*** Information Section Begins ***

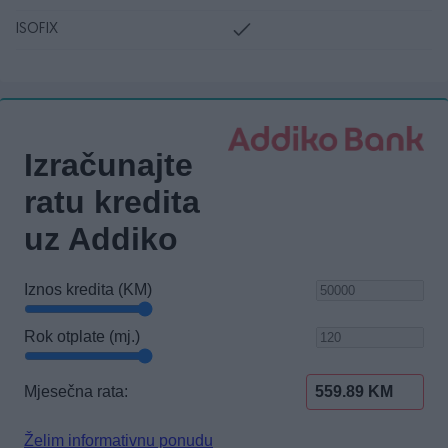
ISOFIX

*** Information Section Ends ***
*** Information Section Begins ***

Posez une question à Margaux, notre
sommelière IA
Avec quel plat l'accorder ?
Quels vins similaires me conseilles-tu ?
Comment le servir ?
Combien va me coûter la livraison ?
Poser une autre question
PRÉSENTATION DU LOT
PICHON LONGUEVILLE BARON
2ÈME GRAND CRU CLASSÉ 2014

*** Information Section Ends ***

Among the entries, how many lines hold the word "question"? Please answer with only that number.

2